Untsterblich werden durch Kinder
Seit dreieinhalb Milliarden Jahren hält die Evolution ihren Lebensumsatz auf diese Weise in Gang, und wer seinen Säugling auf dem Arm hält, kann ihn in der stolzen Elternbrust spüren – den Hauch des ewigen Lebens. Allerdings: Wenn der fortgepflanzte Genbestand in die Pubertät kommt und das Zusammenleben mit etwas terrorisiert, das Musik zu nennen sich Eltern kaum überwinden möchten, oder wenn man dereinst im Altersheim sitzt und sich niemand des eigenen Vorhandenseins erinnert – da nimmt das ewige Leben schon zu Lebzeiten Schaden. Und ganz gleich ob Kinder oder unsterbliche Werke – der Komiker Woody Allen hatte grundsätzliche Bedenken. "Ich will nicht dank meiner Filme unsterblich werden", sagte er. "Ich will unsterblich werden, indem ich nicht sterbe!" Das möchte die Wissenschaft möglich machen.

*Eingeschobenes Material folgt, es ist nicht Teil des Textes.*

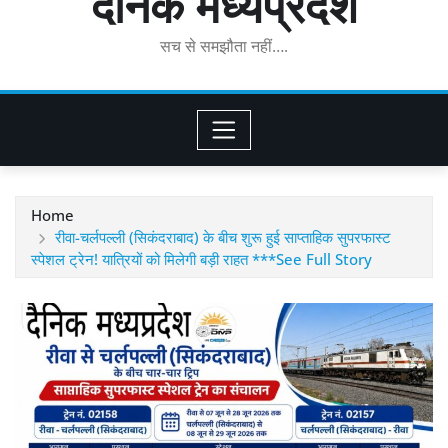
दैनिक मध्यप्रदेश
सच से समझौता नहीं….
Home
रीवा-चर्लपल्ली (सिकंदराबाद) के बीच शुरू हुई साप्ताहिक सुपरफास्ट
स्पेशल ट्रेन! यात्रियों को मिलेगी बड़ी राहत ***See Full Story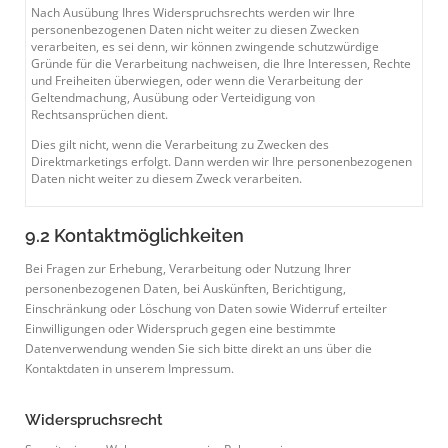
Nach Ausübung Ihres Widerspruchsrechts werden wir Ihre
personenbezogenen Daten nicht weiter zu diesen Zwecken
verarbeiten, es sei denn, wir können zwingende schutzwürdige
Gründe für die Verarbeitung nachweisen, die Ihre Interessen, Rechte
und Freiheiten überwiegen, oder wenn die Verarbeitung der
Geltendmachung, Ausübung oder Verteidigung von
Rechtsansprüchen dient.
Dies gilt nicht, wenn die Verarbeitung zu Zwecken des
Direktmarketings erfolgt. Dann werden wir Ihre personenbezogenen
Daten nicht weiter zu diesem Zweck verarbeiten.
9.2 Kontaktmöglichkeiten
Bei Fragen zur Erhebung, Verarbeitung oder Nutzung Ihrer
personenbezogenen Daten, bei Auskünften, Berichtigung,
Einschränkung oder Löschung von Daten sowie Widerruf erteilter
Einwilligungen oder Widerspruch gegen eine bestimmte
Datenverwendung wenden Sie sich bitte direkt an uns über die
Kontaktdaten in unserem Impressum.
Widerspruchsrecht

Ray Kurzweil: "People say, you take all these supplements and do all these special things with nutrition, do you really think this is going to enable you to live hundreds of years? I believe in fifteen years we well see very dramatic effects from biotechnology, with nanotechnology, things like nanobots..."
Langes Leben durch Schockfrosten
Jeden Tag schluckt der Futurist Ray Kurzweil zweihundertfünfzig Langlebigkeitspillen und ist davon überzeugt: Schon bald flitzen winzige Roboter durch den menschlichen Körper und bringen alles in Ordnung, was nicht mehr funktioniert. Altwerden und Sterben sind passé und jeder Mensch mit Geld im Portemonnaie lebt ewig, wie der der Süßwasserpolyp, der auch unsterblich ist, es sei denn, jemand frisst ihn auf. Damit die Erde nicht zu voll wird, müsste ein Teil der Menschheit ins dunkle All emigrieren, vielleicht der ohne Portemonnaie. Wer jetzt schon alt ist und es gern erleben möchte, kann sich bis dahin schockfrosten lassen in flüssigem Stickstoff. Wie ein Mensch aufgetaut aussieht, möchte man sich lieber nicht vorstellen. Aber es gibt eine fleischlose Alternative.
"Mind-Uploading" heißt das in der Fachsprache: Alles, was zum Bewusstsein eines Menschen gehört, soll sich in naher Zukunft digital abspeichern lassen – der Mensch als Null und Eins. Irgend jemand müsste später Lust haben, mit der Datenkopie auch herumzuspielen und sie zu aktivieren, wer weiß. Alternativ ließe sich das digitalisierte Bewusstsein in einen Roboter einbauen, der versuchen könnte, ein bisschen von dem zu realisieren, was Sterbliche gern mit ihrem Körper tun. Tanzen. Rumknutschen. Skateboard fahren. In die Badewanne steigen.
"Wohl ist alles in der Natur Wechsel, aber hinter dem Wechselnden ruht ein Ewiges", sagte Goethe. Vielleicht hat er das gemeint: Wer sich selbst wiedererkennt in allem, was lebt. Wer zufrieden ist, neu geboren zu werden mit jedem Kind, das neu geboren wird. Und mit jedem Wurm. Wer das Ewige in diesem Moment wahrnimmt, anstatt es in eine erdachte Zukunft zu projizieren – der ist das Problem der Sterblichkeit auch los. Nachhaltig, ressourcenfreundlich und elegant. Ohne Festplatte, Stickstoff oder Roboterbeine – und ab sofort.